Je kreeg de erkenning natuurlijk voor jullie inzet in Oekraïne. Hoe zijn jullie gestart met hulpacties voor Oekraïne?
Davy: Ik ben in september 2022 voor de eerste keer naar Oekraïne getrokken. Ik had via iemand van de NAVO een contact in Kiev, en zo ben ik gewoon vertrokken. Met de auto, op prospectie eigenlijk als het ware (lacht) – om te kijken hoe we konden helpen. Daar kwam ik in contact met mensen van The Glow Mission, een Amerikaanse organisatie die lokaal actief is met containerwoningen. Eerst heb ik alles zelf bekostigd, maar na een tijdje ben ik hier sponsors beginnen zoeken.
Lynn: Toen Davy terugkwam, voelde ik meteen: ik wil ook helpen. Samen zijn we toen acties gaan opzetten. Zo verkochten we klakkers met carnaval. De eerste twee jaar hebben we die aangekocht maar dit jaar heeft Davy ze zelf gemaakt. De cafés in Heist kopen ook telkens een grote hoeveelheid klakkers aan. Op Oosthoekkermis staan we met een viskraam ten voordele van Oekraïne, op 15 augustus in Zeebrugge, enz.
Jullie zetten dus echt alles op alles om mensen daar te helpen. Hoe ziet zo’n missie er concreet uit?
Lynn: Onze focus ligt nu op hulp aan weeskinderen en baboesjka’s – de oudere vrouwen die vaak helemaal alleen overblijven. We bouwen mee aan containerwoningen van 18 vierkante meter met verwarming, sanitair en kookvoorzieningen. Daarnaast brengen we kinderkledij, laptops, speelgoed … alles wat een beetje licht kan brengen.
Davy: Veel spullen kopen we ook ter plaatse. Dat is vaak goedkoper, zoals matrassen, en het steunt ook de lokale economie. Onze uitvalsbasis is meestal Kiev, van daaruit trekken we soms verder al proberen we de tijd weg van Kiev te beperken. Ik ben nu al vijf keer geweest, in september wordt dat de zesde keer – afhankelijk van de fondsen.
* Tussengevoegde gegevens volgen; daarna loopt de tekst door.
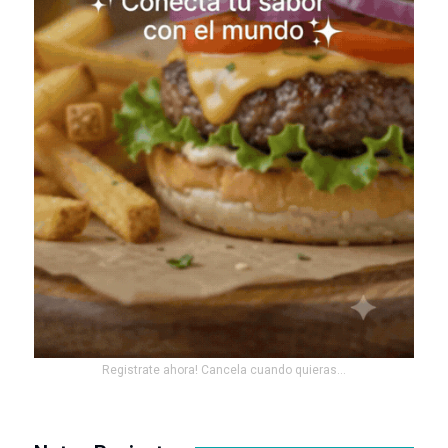
Registrate ahora! Cancela cuando quieras...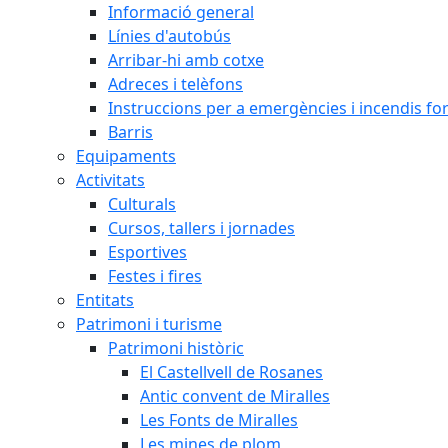
Informació general
Línies d'autobús
Arribar-hi amb cotxe
Adreces i telèfons
Instruccions per a emergències i incendis for
Barris
Equipaments
Activitats
Culturals
Cursos, tallers i jornades
Esportives
Festes i fires
Entitats
Patrimoni i turisme
Patrimoni històric
El Castellvell de Rosanes
Antic convent de Miralles
Les Fonts de Miralles
Les mines de plom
Lynn: Je ziet wel resultaat. De mensen zijn gelukkig dat je als Belg komt. Dat toont hen dat ze niet alleen zijn. Oudere mensen die we voordien in kelders van buren zagen wonen omdat hun huis gebombardeerd is, zie je dan een volgende keer in een containerwoning met voorzieningen.
Hoe communiceren jullie ter plaatse?
Davy: Ik heb ondertussen al wat Oekraïens geleerd dus vaak communiceren we in een combinatie van Oekraïens en Engels. Tot 2014 was Russisch eigenlijk de eerste taal in Oekraïne. De oudere bevolking kan dus zelfs geen Oekraïens omdat ze het nooit geleerd hebben en niet mochten gebruiken. Nu is het omgekeerd en proberen ze zo min mogelijk Russisch te gebruiken natuurlijk. Maar door met hen te praten, merk ik dat er zelf soms wat Russisch tussen mijn Oekraïens glipt (lacht). Mocht ik enkel Engels spreken, wordt het moeilijk om eten te kopen of te tanken.
Is het nog steeds even gevaarlijk ter plaatse?
Davy: Ja, zeker. Begin maart toen ik er was, waren er veel ballistische raketten. Ik ben toen met graaf Renaud de Kerckhove naar daar gereden met verschillende ambulances en een jeep die gesponsord werden door Renaud. We hebben de ambulances vol materiaal afgezet in Kramatorsk en de jeep in Cherson. De jeep is spijtig genoeg ondertussen zelfs al gesneuveld in de strijd … In Cherson is het namelijk zeer gevaarlijk nu, de Russen oefenen daar op burgers met verschillende types bommen …
Hoe ga je daar zelf mee om? Slapen jullie dan in schuilkelders?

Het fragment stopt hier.